Melvin and I select our destinations according to our interests, so it is not surprising that correlations occur.  Neither of us is religious, so the numerous churchly stops during the first half of this trip kind of snuck up on us.

We visited a grotto on the first day of the current trip, saw several churches on the Day Two tour of Columbus, and attended Hershel Greer Stadium on Faith Night, Sunday.

In the next four days—Monday-Thursday, July 2-5—we saw a baseball game nightly and made numerous other stops during the day, many for barbecue.  As we have done so, however, we continued to encounter the ecclesiastic and the spiritual.

For where two or three are gathered together in my name, there am I in the midst of them. — Matthew 18:20.

Let's then start with churches.  On Independence Day, we drove to Eureka Springs to see the Thorncrown Chapel (E. Fay Jones, 1980).  Listed by the American Institute of Architects as one of the top ten buildings of the 20th century, this was for us a continuation of Saturday's architecture tour.

Although they are free to take photographs while sitting, visitors are asked to take seats in the pews while uplifting music plays softly in the background.  This can be a bit off-putting for those who just want to walk around and check out the building.

The day before we saw a reconstruction of Hoopers A.M.E. Chapel—for 100 years in the Delta town of Duncan, Mississippi—in the Stax Museum.  Very cool looking, although a lot of square footage to make the point that gospel is one of the roots of soul.

One of the few remaining buildings in Picher, Oklahoma, a ghost town on the border with Kansas, is a church.  Picher and neighboring Treece, Kansas were evacuated and mostly leveled because of a variety of severe environmental problems.  We drove through both towns on Thursday, July 5.
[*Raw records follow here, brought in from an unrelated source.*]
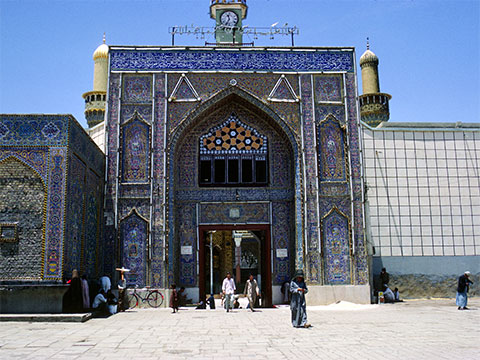 Find the location of a particular element. The width and height of the screenshot is (480, 360). hour hand on clock is located at coordinates (227, 14). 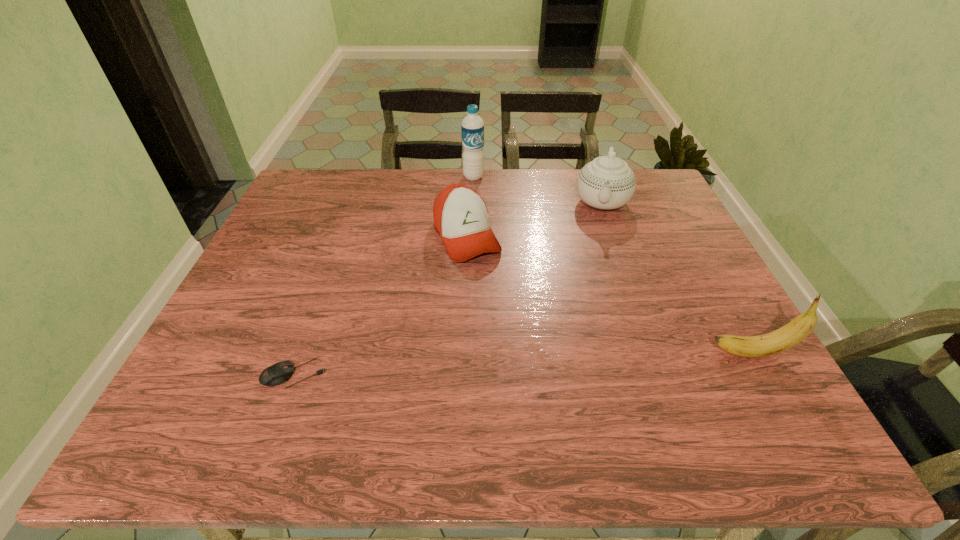 This screenshot has height=540, width=960. I want to click on water bottle at the far edge, so click(472, 127).

This screenshot has width=960, height=540. Identify the location of chinaware that is at the far edge. (607, 182).

The width and height of the screenshot is (960, 540). Find the location of `mouse located in the near edge section of the desktop`. mouse located in the near edge section of the desktop is located at coordinates (279, 373).

This screenshot has height=540, width=960. I want to click on banana located at the near edge, so click(x=784, y=338).

Locate an element on the screen. The image size is (960, 540). object situated at the left edge is located at coordinates (279, 373).

Locate an element on the screen. banana at the right edge is located at coordinates click(784, 338).

This screenshot has height=540, width=960. In order to click on chinaware positioned at the right edge in this screenshot , I will do `click(607, 182)`.

The image size is (960, 540). Find the location of `object situated at the near left corner`. object situated at the near left corner is located at coordinates (279, 373).

Image resolution: width=960 pixels, height=540 pixels. Identify the location of object that is at the far right corner. (607, 182).

Find the location of a particular element. This screenshot has width=960, height=540. object located in the near right corner section of the desktop is located at coordinates (784, 338). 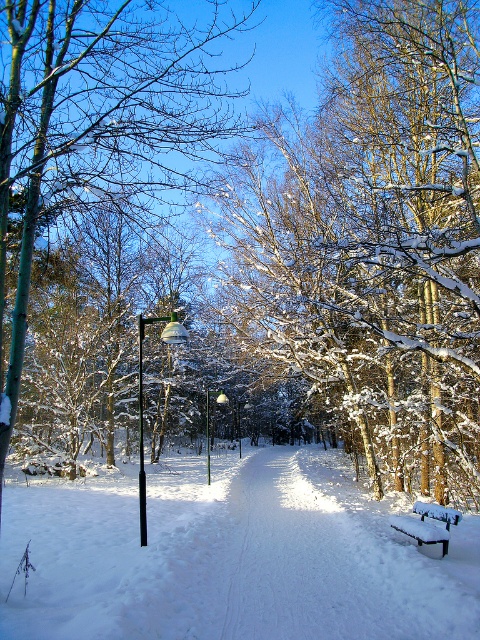 Question: Which object appears farthest from the camera in this image?

Choices:
 (A) metallic pole at center
 (B) black metal lamp post at left

Answer: (A)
A 2008 photograph by Tim Dowd (used through Creative Commons license) of the church from the other direction shows how lead mine tailings (chat) were deposited uncovered and very near people's homes.

We saw our second grotto on Tuesday, at the Memorial Park Cemetery in Memphis.  It is there that Dionicio Rodrigues sculpted in concrete (1935) the Crystal Shrine Grotto (interior detail, top), the Pool of Hebron (below) and several lesser elements.

The next day we checked out The Old Mill (1933) and other features by Rodriguez in T.R. Pugh Park, in North Little Rock, as well as a bench and a hut in the city's Crestview Park.

Not a cemetery in the European sense, several of the mounds at the Pinson Mounds State Archaelogical Park were used for burials.  We walked around the park on MondayPhotograph by Brian Stansberry of Sauls Mound, not a burial mound, used through Creative Commons license.

Even less orthodox is the small area adjacent to Billy Tripp's Mindfield (Photo credit: Leo Pilak), which we was our first stop on Tuesday.

It is not clear if Tripp's parents are actually buried there, but he has stated his desire to be interred beneath his massive steel sculpture behind the Sunrise Motel, as it so happens, in Brownstown.

There are two of us, but we did not gather in Christ's name.  We visited these sites out of curiosity, and were rewarded.